解説

セキュアブートとは、PCが起動する際のシステムプロセス全体(ブートプロセス)の信頼性を検証し、不正なソフトウェアが実行されないように保護する、非常に重要なセキュリティ機能です。

この機能は2012年頃から企業向けデバイスで活用されてきた基盤的な防御機構ですが、現在セキュアブートを可能にしているオリジナルの認証(証明書)が2026年6月に期限を迎えます。これにより、新しい証明書セット(Windows UEFI CA 2023など)へ移行しないデバイスは、システムの初期段階での新たなセキュリティ保護を受けられなくなる可能性があります。

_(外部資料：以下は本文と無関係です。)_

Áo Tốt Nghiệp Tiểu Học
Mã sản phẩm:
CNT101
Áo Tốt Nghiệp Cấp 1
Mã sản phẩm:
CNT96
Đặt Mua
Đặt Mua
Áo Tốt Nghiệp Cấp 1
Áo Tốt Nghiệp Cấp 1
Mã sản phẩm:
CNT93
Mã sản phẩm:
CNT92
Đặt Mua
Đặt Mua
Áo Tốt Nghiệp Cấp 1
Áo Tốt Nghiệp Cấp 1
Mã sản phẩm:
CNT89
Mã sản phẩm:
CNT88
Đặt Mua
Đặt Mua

もちろん、期限が切れたデバイスでも起動自体は続きますが、システムをロードする最も早い段階で必要な信頼性を保てなくなり、OSやその他のセキュリティ対策が完全に機能する前の「ルート・オブ・トラスト(信頼の源)」が弱体化し、新たな種類の攻撃にさらされるリスクがあります。

こうした状況に対応するため、Defenderなどのツールを通じて、組織全体のデバイスが最新のセキュアブート証明書およびブートマネージャーに更新されているかを確認し、一元的に管理するための新しい推奨機能が提供されています。この機能を利用することで、どのデバイスが対応済みで、どれがまだ対策を必要としているかを自動的かつ大規模に把握できるようになります。

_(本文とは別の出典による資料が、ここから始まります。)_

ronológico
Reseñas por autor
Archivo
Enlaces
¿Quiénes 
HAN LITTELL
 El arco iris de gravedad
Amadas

認証の期限切れによるセキュリティレベルの低下リスクが高いため、全エンドポイントにおける適切な移行計画と進捗確認を早急に行うことが重要です。

ポイント

  • セキュアブートは起動時のシステム信頼性を保証する基盤的なセキュリティ機能である。
  • 使用されている古い認証が2026年6月に期限切れとなり、更新が必要な状態にある。
  • Defenderなどを用いた推奨機能により、組織全体のデバイスの状態を一元的に確認し、必要な修復ガイダンスが得られるようになった。

情シスへの影響

セキュアブートの適用は、システムを起動する際のOSやファームウェアが信頼されたものか検証する根幹的な防御層です。

古い証明書が期限切れを迎えることで、デバイスの初期段階での保護能力が低下し、セキュリティ上のリスクが増加します。

複数のエンドポイントデバイスを管理している場合、どのデバイスが最新の認証に移行できているかの進捗確認と、未対応のデバイスに対する適切な修復作業(リメディエーション)を計画的に実施する必要があります。また、Defenderなどのプラットフォームを通じて、この「セキュアブートの適合性」を一元的に評価・管理するワークフローを導入することが推奨されます。

重要度

★★★★☆

対象者

  • AD管理者
  • ネットワーク管理者
  • セキュリティ担当者

優先度

計画的に対応

推奨対応

  • Defenderなどのエンドポイントセキュリティツールを利用し、全デバイスのセキュアブート認証の適合性(Secure Boot Certificate Readiness)を評価する。
  • 古い証明書の使用期限(2026年6月頃)を見越し、具体的な移行ロードマップと実施スケジュールを作成する。
  • 未対応のデバイス群を特定し、ファームウェアやシステム設定の更新を実施するための手順を策定・実行する。